> _WHAT IS NEEDED_
All entries are to be reproduced exactly; the pictures are to be omitted.

> _DATA_
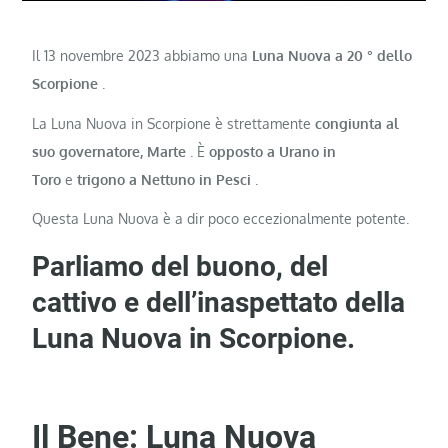
Il 13 novembre 2023 abbiamo una
Luna Nuova a 20
°
dello
Scorpione
.
La Luna Nuova in Scorpione è strettamente
congiunta al
suo governatore, Marte
. È
opposto a Urano in
Toro
e
trigono a Nettuno in Pesci
.
Questa Luna Nuova è a dir poco eccezionalmente potente.
Parliamo del buono, del
cattivo e dell’inaspettato della
Luna Nuova in Scorpione.
Il Bene: Luna Nuova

> _SOLUTION TO THIS TASK_
Il 13 novembre 2023 abbiamo una
Luna Nuova a 20
°
dello
Scorpione
.
La Luna Nuova in Scorpione è strettamente
congiunta al
suo governatore, Marte
. È
opposto a Urano in
Toro
e
trigono a Nettuno in Pesci
.
Questa Luna Nuova è a dir poco eccezionalmente potente.
Parliamo del buono, del
cattivo e dell’inaspettato della
Luna Nuova in Scorpione.
Il Bene: Luna Nuova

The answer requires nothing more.